§ **What to work on**
Write all entries out exactly, images excluded.

§ **Supplied entries**
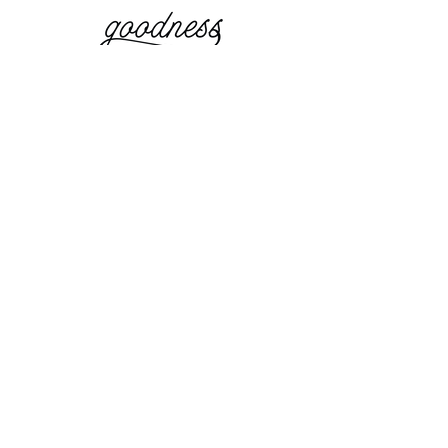
website and photos by:
Simple
Elevations
simpleelevations.com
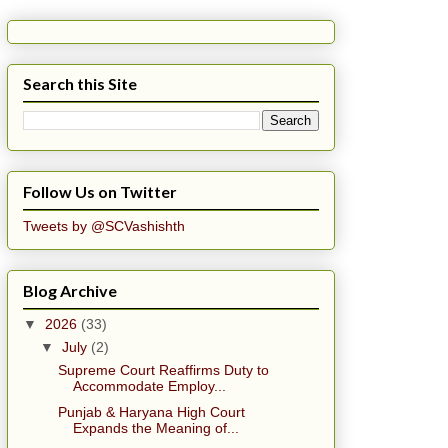
Search this Site
Follow Us on Twitter
Tweets by @SCVashishth
Blog Archive
▼
2026
(33)
▼
July
(2)
Supreme Court Reaffirms Duty to
Accommodate Employ...
Punjab & Haryana High Court
Expands the Meaning of...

§ **Result of the task**
website and photos by:
Simple
Elevations
simpleelevations.com
Search this Site
Follow Us on Twitter
Tweets by @SCVashishth
Blog Archive
▼
2026
(33)
▼
July
(2)
Supreme Court Reaffirms Duty to
Accommodate Employ...
Punjab & Haryana High Court
Expands the Meaning of...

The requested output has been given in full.